Lucy looks for the perfect place to hide and opens up the door to a big wardrobe. She goes through the door and into the back of the wardrobe and suddenly she's in a whole other world! A magical world with witches and fauns and talking beavers!
Wouldn’t it be cool if there were a magical world beyond every door? When Lucy opened the door to Narnia, it didn’t look like anything special. It was just a boring door to a wardrobe full of clothes and coats, but across its threshold was magic.
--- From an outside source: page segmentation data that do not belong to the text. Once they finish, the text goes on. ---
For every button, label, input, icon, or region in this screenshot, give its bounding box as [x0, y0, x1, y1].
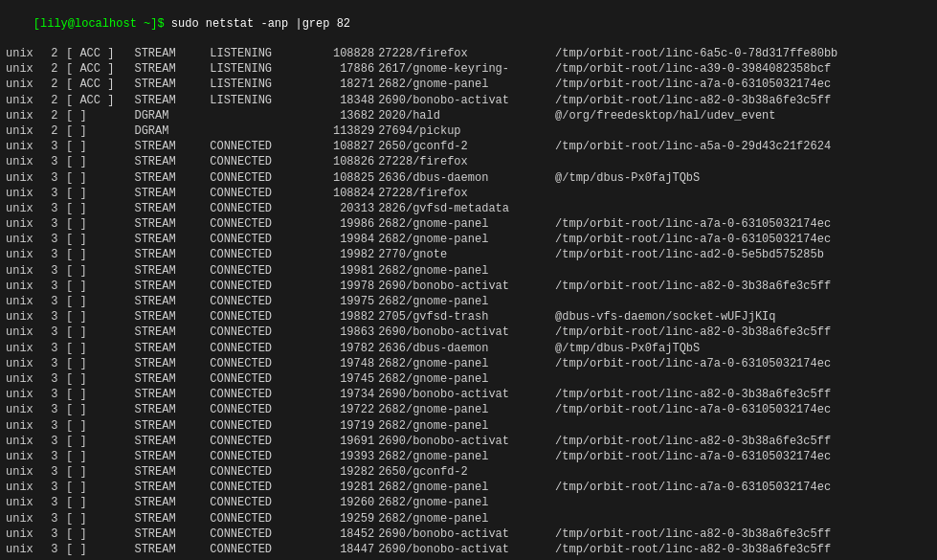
terminal: [lily@localhost ~]$ sudo netstat -anp |g…	[0, 0, 937, 560]
table-row: unix3[ ]STREAMCONNECTED197222682/gnome-p…	[6, 402, 931, 417]
username: [lily@localhost ~]$	[33, 17, 165, 31]
table-row: unix2[ ACC ]STREAMLISTENING183482690/bon…	[6, 93, 931, 108]
table-row: unix3[ ]STREAMCONNECTED199862682/gnome-p…	[6, 216, 931, 232]
table-row: unix2[ ]DGRAM136822020/hald@/org/freedes…	[6, 108, 931, 123]
table-row: unix3[ ]STREAMCONNECTED199752682/gnome-p…	[6, 294, 931, 309]
table-row: unix3[ ]STREAMCONNECTED192812682/gnome-p…	[6, 480, 931, 495]
table-row: unix3[ ]STREAMCONNECTED199842682/gnome-p…	[6, 232, 931, 247]
table-row: unix3[ ]STREAMCONNECTED192592682/gnome-p…	[6, 511, 931, 526]
table-row: unix3[ ]STREAMCONNECTED184472690/bonobo-…	[6, 542, 931, 557]
table-row: unix3[ ]STREAMCONNECTED198822705/gvfsd-t…	[6, 309, 931, 325]
prompt-line: [lily@localhost ~]$ sudo netstat -anp |g…	[6, 4, 931, 44]
table-row: unix3[ ]STREAMCONNECTED197192682/gnome-p…	[6, 418, 931, 434]
table-row: unix3[ ]STREAMCONNECTED197452682/gnome-p…	[6, 371, 931, 387]
table-row: unix3[ ]STREAMCONNECTED1088252636/dbus-d…	[6, 170, 931, 186]
command: sudo netstat -anp |grep 82	[165, 17, 350, 31]
table-row: unix3[ ]STREAMCONNECTED199822770/gnote/t…	[6, 247, 931, 262]
table-row: unix3[ ]STREAMCONNECTED199782690/bonobo-…	[6, 279, 931, 294]
table-row: unix3[ ]STREAMCONNECTED197342690/bonobo-…	[6, 387, 931, 402]
netstat-table: unix2[ ACC ]STREAMLISTENING10882827228/f…	[6, 46, 931, 557]
table-row: unix3[ ]STREAMCONNECTED197822636/dbus-da…	[6, 341, 931, 356]
table-row: unix3[ ]STREAMCONNECTED193932682/gnome-p…	[6, 449, 931, 464]
table-row: unix3[ ]STREAMCONNECTED184522690/bonobo-…	[6, 526, 931, 542]
table-row: unix3[ ]STREAMCONNECTED197482682/gnome-p…	[6, 356, 931, 371]
table-row: unix3[ ]STREAMCONNECTED10882427228/firef…	[6, 186, 931, 201]
table-row: unix3[ ]STREAMCONNECTED192822650/gconfd-…	[6, 464, 931, 480]
table-row: unix3[ ]STREAMCONNECTED1088272650/gconfd…	[6, 139, 931, 154]
table-row: unix3[ ]STREAMCONNECTED199812682/gnome-p…	[6, 263, 931, 279]
table-row: unix3[ ]STREAMCONNECTED196912690/bonobo-…	[6, 434, 931, 449]
table-row: unix2[ ACC ]STREAMLISTENING178862617/gno…	[6, 61, 931, 77]
table-row: unix2[ ACC ]STREAMLISTENING182712682/gno…	[6, 77, 931, 92]
table-row: unix2[ ]DGRAM11382927694/pickup	[6, 123, 931, 139]
table-row: unix2[ ACC ]STREAMLISTENING10882827228/f…	[6, 46, 931, 61]
table-row: unix3[ ]STREAMCONNECTED192602682/gnome-p…	[6, 495, 931, 510]
table-row: unix3[ ]STREAMCONNECTED10882627228/firef…	[6, 154, 931, 169]
table-row: unix3[ ]STREAMCONNECTED203132826/gvfsd-m…	[6, 201, 931, 216]
table-row: unix3[ ]STREAMCONNECTED198632690/bonobo-…	[6, 325, 931, 340]
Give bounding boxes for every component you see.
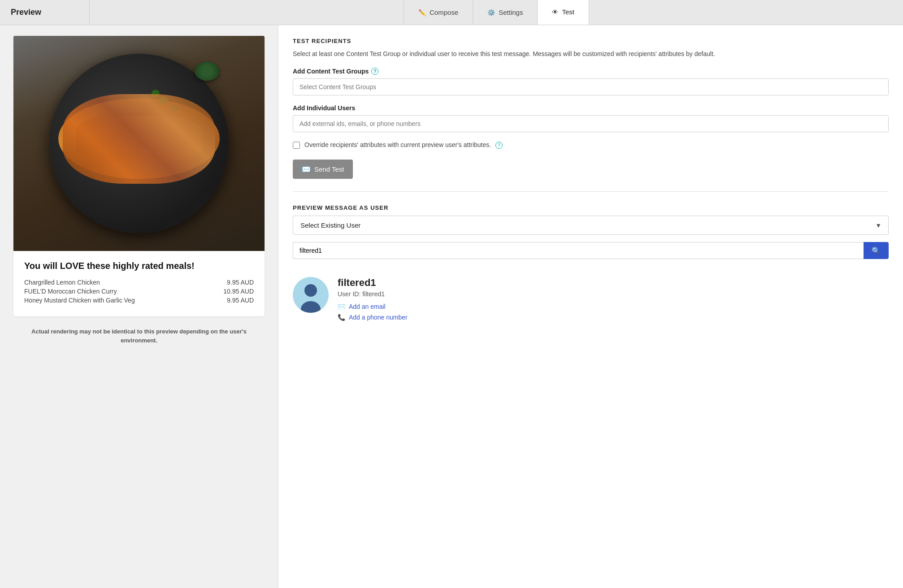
tab-test[interactable]: 👁 Test: [538, 0, 589, 25]
message-headline: You will LOVE these highly rated meals!: [24, 260, 254, 272]
select-existing-user-dropdown[interactable]: Select Existing User: [293, 216, 889, 235]
user-profile-card: filtered1 User ID: filtered1 ✉️ Add an e…: [293, 270, 889, 332]
tab-settings[interactable]: ⚙️ Settings: [473, 0, 538, 25]
add-email-action[interactable]: ✉️ Add an email: [338, 303, 889, 310]
help-icon-groups[interactable]: ?: [371, 68, 378, 75]
tab-compose-label: Compose: [430, 9, 458, 16]
test-recipients-section: TEST RECIPIENTS Select at least one Cont…: [293, 38, 889, 179]
right-panel: TEST RECIPIENTS Select at least one Cont…: [278, 25, 903, 588]
help-icon-override[interactable]: ?: [495, 142, 503, 149]
test-recipients-title: TEST RECIPIENTS: [293, 38, 889, 44]
menu-item-name: FUEL'D Moroccan Chicken Curry: [24, 288, 117, 295]
preview-title: Preview: [0, 0, 90, 25]
user-id-value: filtered1: [362, 290, 385, 298]
individual-users-input[interactable]: [293, 115, 889, 132]
test-recipients-description: Select at least one Content Test Group o…: [293, 49, 889, 59]
user-search-button[interactable]: 🔍: [864, 242, 889, 259]
disclaimer-text: Actual rendering may not be identical to…: [27, 327, 251, 345]
select-user-wrapper: Select Existing User ▼: [293, 216, 889, 235]
user-info: filtered1 User ID: filtered1 ✉️ Add an e…: [338, 277, 889, 324]
test-icon: 👁: [552, 9, 558, 16]
content-test-groups-input[interactable]: [293, 78, 889, 95]
svg-point-1: [304, 284, 317, 297]
phone-action-icon: 📞: [338, 314, 345, 321]
user-name: filtered1: [338, 277, 889, 289]
compose-icon: ✏️: [418, 9, 426, 16]
tab-settings-label: Settings: [499, 9, 523, 16]
menu-item-price: 9.95 AUD: [227, 279, 254, 286]
tab-bar: ✏️ Compose ⚙️ Settings 👁 Test: [90, 0, 903, 25]
tab-test-label: Test: [562, 8, 574, 16]
menu-item: Chargrilled Lemon Chicken9.95 AUD: [24, 279, 254, 286]
menu-item: Honey Mustard Chicken with Garlic Veg9.9…: [24, 297, 254, 304]
left-panel: You will LOVE these highly rated meals! …: [0, 25, 278, 588]
email-action-icon: ✉️: [338, 303, 345, 310]
avatar-svg: [293, 277, 329, 313]
add-phone-label: Add a phone number: [349, 314, 408, 321]
search-icon: 🔍: [872, 246, 881, 255]
menu-item-name: Chargrilled Lemon Chicken: [24, 279, 100, 286]
override-label-text: Override recipients' attributes with cur…: [304, 141, 491, 148]
preview-message-section: PREVIEW MESSAGE AS USER Select Existing …: [293, 204, 889, 332]
message-text-area: You will LOVE these highly rated meals! …: [13, 251, 265, 316]
override-checkbox[interactable]: [293, 142, 300, 149]
content-test-groups-label-text: Add Content Test Groups: [293, 68, 369, 75]
settings-icon: ⚙️: [487, 9, 495, 16]
tab-compose[interactable]: ✏️ Compose: [404, 0, 473, 25]
individual-users-label-text: Add Individual Users: [293, 104, 355, 112]
user-id-label: User ID:: [338, 290, 360, 298]
user-search-input[interactable]: [293, 242, 864, 259]
user-search-row: 🔍: [293, 242, 889, 259]
send-test-label: Send Test: [314, 165, 344, 173]
preview-label: Preview: [11, 8, 41, 17]
section-divider: [293, 191, 889, 192]
menu-items-list: Chargrilled Lemon Chicken9.95 AUDFUEL'D …: [24, 279, 254, 304]
send-test-button[interactable]: ✉️ Send Test: [293, 160, 353, 179]
user-avatar: [293, 277, 329, 313]
override-checkbox-label: Override recipients' attributes with cur…: [304, 141, 503, 149]
user-id-row: User ID: filtered1: [338, 290, 889, 298]
add-phone-action[interactable]: 📞 Add a phone number: [338, 314, 889, 321]
menu-item: FUEL'D Moroccan Chicken Curry10.95 AUD: [24, 288, 254, 295]
preview-message-title: PREVIEW MESSAGE AS USER: [293, 204, 889, 211]
menu-item-price: 9.95 AUD: [227, 297, 254, 304]
menu-item-price: 10.95 AUD: [223, 288, 254, 295]
top-bar: Preview ✏️ Compose ⚙️ Settings 👁 Test: [0, 0, 903, 25]
individual-users-label: Add Individual Users: [293, 104, 889, 112]
email-icon: ✉️: [302, 165, 311, 173]
main-content: You will LOVE these highly rated meals! …: [0, 25, 903, 588]
food-image: [13, 36, 265, 251]
message-preview-card: You will LOVE these highly rated meals! …: [13, 36, 265, 316]
menu-item-name: Honey Mustard Chicken with Garlic Veg: [24, 297, 135, 304]
override-checkbox-row: Override recipients' attributes with cur…: [293, 141, 889, 149]
content-test-groups-label: Add Content Test Groups ?: [293, 68, 889, 75]
add-email-label: Add an email: [349, 303, 386, 310]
Lucy already had a foot in Narnia before she quite realized what was happening.
Many of the thresholds in our lives are like this: we don’t know that we’re crossing into another world until we’re already half way there.
The door of a church takes us down a pathway of growth we might never have expected.
The door of the doctor’s office suddenly opens out into life with a hard diagnosis.
A restaurant door opens onto a first date and echoes forward into the relationship of a lifetime.
A beloved person’s door closes behind you and sends you out into the world heartbroken.
The door to a library, or a gym, or a dance studio introduces you to a life’s passion you might not have otherwise discovered.
We cross these thresholds every day of our lives, for good and for ill – in joy, in sorrow, in bittersweet truth.
Truly, even our own front door is a great threshold, no matter how familiar the worlds within and without may be... Given our lives’ reality of constant change, every day we open the same old door again, only to step out into a world that is new since the day before. In this way, there is a new world behind every door, awaiting our discovery if we will only encounter it as such.